Dataset items
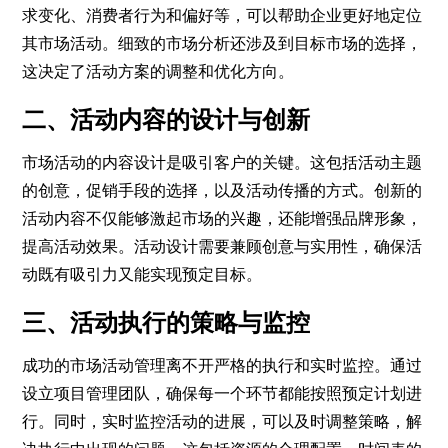
求变化、消费者行为和偏好等，可以帮助企业更好地定位
其市场活动。细致的市场分析还涉及到目标市场的选择，
这决定了活动方案的调整和优化方向。
二、活动内容的设计与创新
市场活动的内容设计是吸引客户的关键。这包括活动主题
的创意，促销手段的选择，以及活动传播的方式。创新的
活动内容不仅能够激起市场的兴趣，还能增强品牌形象，
提高活动效果。活动设计需要兼顾创意与实用性，确保活
动既有吸引力又能实现预定目标。
三、活动执行的策略与监控
成功的市场活动管理离不开严格的执行和实时监控。通过
设立项目管理团队，确保每一个环节都能按照预定计划进
行。同时，实时监控活动的进展，可以及时调整策略，解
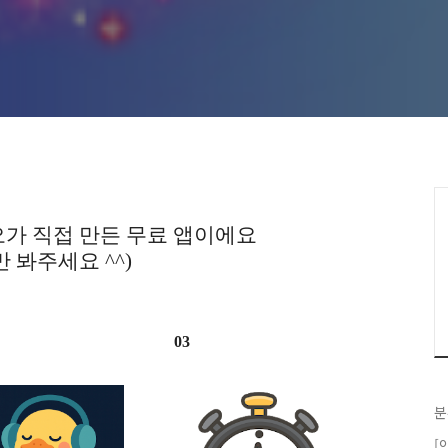
가 직접 만든 무료 앱이에요
만 봐주세요 ^^)
03
분
[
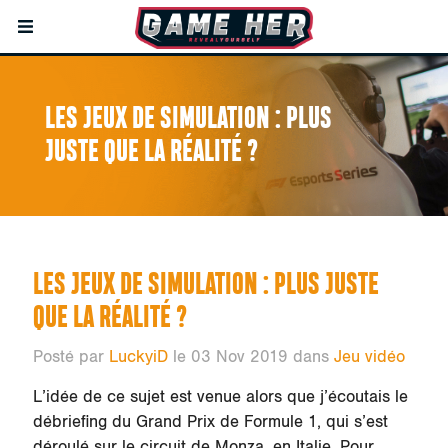
LES JEUX DE SIMULATION : PLUS
JUSTE QUE LA RÉALITÉ ?
LES JEUX DE SIMULATION : PLUS JUSTE
QUE LA RÉALITÉ ?
Posté par
LuckyiD
le 03 Nov 2019 dans
Jeu vidéo
L’idée de ce sujet est venue alors que j’écoutais le
débriefing du Grand Prix de Formule 1, qui s’est
déroulé sur le circuit de Monza, en Italie. Pour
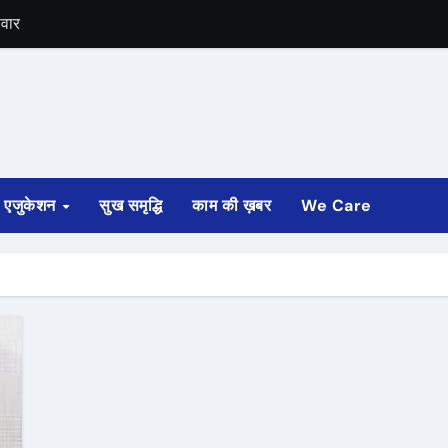
सवार
भी निधन
ार्य- DGCA
एजुकेशन
सुख समृद्धि
काम की ख़बर
We Care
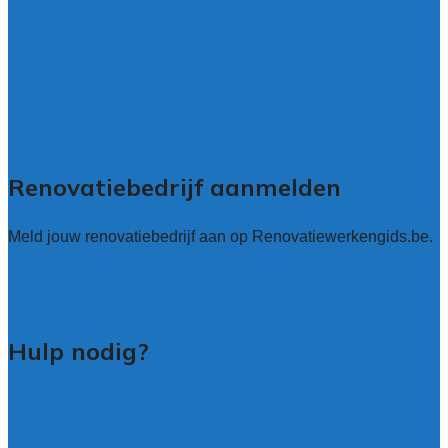
West – Vlaanderen
Oost-Vlaanderen
Vlaams – Brabant
Limburg
Brussel
Alle locaties
Renovatiebedrijf aanmelden
Meld jouw renovatiebedrijf aan op Renovatiewerkengids.be.
Renovatiewerken leads kopen
Bedrijf aanmelden
Hulp nodig?
Tips voor renovatie-experts vergelijken
Veelgestelde vragen: particulieren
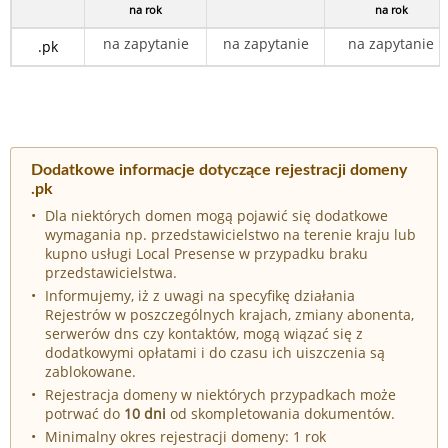
na rok
na rok
na zapytanie
na zapytanie
na zapytanie
.pk
Dodatkowe informacje dotyczące rejestracji domeny
.pk
Dla niektórych domen mogą pojawić się dodatkowe
wymagania np. przedstawicielstwo na terenie kraju lub
kupno usługi Local Presense w przypadku braku
przedstawicielstwa.
Informujemy, iż z uwagi na specyfikę działania
Rejestrów w poszczególnych krajach, zmiany abonenta,
serwerów dns czy kontaktów, mogą wiązać się z
dodatkowymi opłatami i do czasu ich uiszczenia są
zablokowane.
Rejestracja domeny w niektórych przypadkach może
potrwać do
10 dni
od skompletowania dokumentów.
Minimalny okres rejestracji domeny: 1 rok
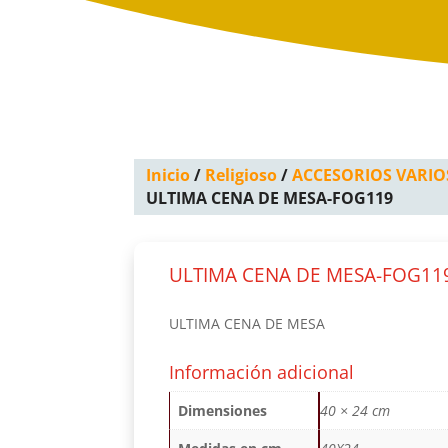
Inicio
/
Religioso
/
ACCESORIOS VARIO
ULTIMA CENA DE MESA-FOG119
ULTIMA CENA DE MESA-FOG11
ULTIMA CENA DE MESA
Información adicional
Dimensiones
40 × 24 cm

• ASSIGNMENT: From the entries above, extract each line containing "SIMULATION".

• TASK RESPONSE:
LES JEUX DE SIMULATION : PLUS
LES JEUX DE SIMULATION : PLUS JUSTE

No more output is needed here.